→ **What you will do**: Search the data for the string "participant" and copy each line in which it appears.

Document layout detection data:
===============

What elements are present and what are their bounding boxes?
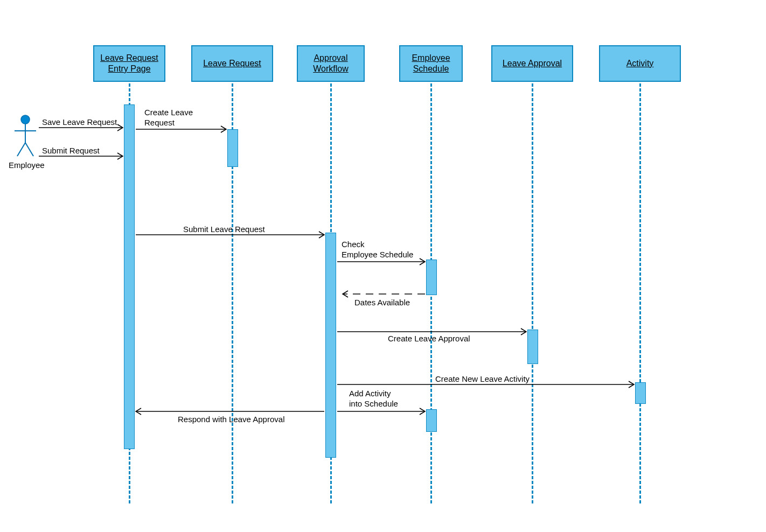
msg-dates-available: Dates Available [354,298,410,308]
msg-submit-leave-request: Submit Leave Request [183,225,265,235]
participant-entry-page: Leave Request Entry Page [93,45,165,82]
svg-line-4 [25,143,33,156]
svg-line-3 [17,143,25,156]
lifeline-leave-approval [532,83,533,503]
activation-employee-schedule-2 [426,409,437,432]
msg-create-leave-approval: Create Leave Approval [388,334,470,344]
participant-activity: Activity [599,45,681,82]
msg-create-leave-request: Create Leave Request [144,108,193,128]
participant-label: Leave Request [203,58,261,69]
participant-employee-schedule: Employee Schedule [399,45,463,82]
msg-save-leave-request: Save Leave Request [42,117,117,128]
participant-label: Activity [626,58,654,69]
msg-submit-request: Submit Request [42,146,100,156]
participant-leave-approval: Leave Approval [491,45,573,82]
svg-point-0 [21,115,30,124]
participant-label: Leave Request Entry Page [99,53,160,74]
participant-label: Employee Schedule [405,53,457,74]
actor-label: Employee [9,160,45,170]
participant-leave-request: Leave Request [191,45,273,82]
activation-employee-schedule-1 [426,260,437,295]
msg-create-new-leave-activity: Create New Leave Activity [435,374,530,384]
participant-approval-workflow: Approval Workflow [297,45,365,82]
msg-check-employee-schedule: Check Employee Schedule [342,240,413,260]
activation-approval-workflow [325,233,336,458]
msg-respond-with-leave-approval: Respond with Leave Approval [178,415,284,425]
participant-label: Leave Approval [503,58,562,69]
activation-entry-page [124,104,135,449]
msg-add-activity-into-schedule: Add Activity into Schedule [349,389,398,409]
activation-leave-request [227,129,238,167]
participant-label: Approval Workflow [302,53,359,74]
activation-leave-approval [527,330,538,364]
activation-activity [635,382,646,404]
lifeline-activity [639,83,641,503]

===============

→ **The completed task**:
participant-entry-page: Leave Request Entry Page [93,45,165,82]
participant-activity: Activity [599,45,681,82]
participant-label: Leave Request [203,58,261,69]
participant-employee-schedule: Employee Schedule [399,45,463,82]
participant-label: Activity [626,58,654,69]
participant-leave-approval: Leave Approval [491,45,573,82]
participant-label: Leave Request Entry Page [99,53,160,74]
participant-label: Employee Schedule [405,53,457,74]
participant-leave-request: Leave Request [191,45,273,82]
participant-approval-workflow: Approval Workflow [297,45,365,82]
participant-label: Leave Approval [503,58,562,69]
participant-label: Approval Workflow [302,53,359,74]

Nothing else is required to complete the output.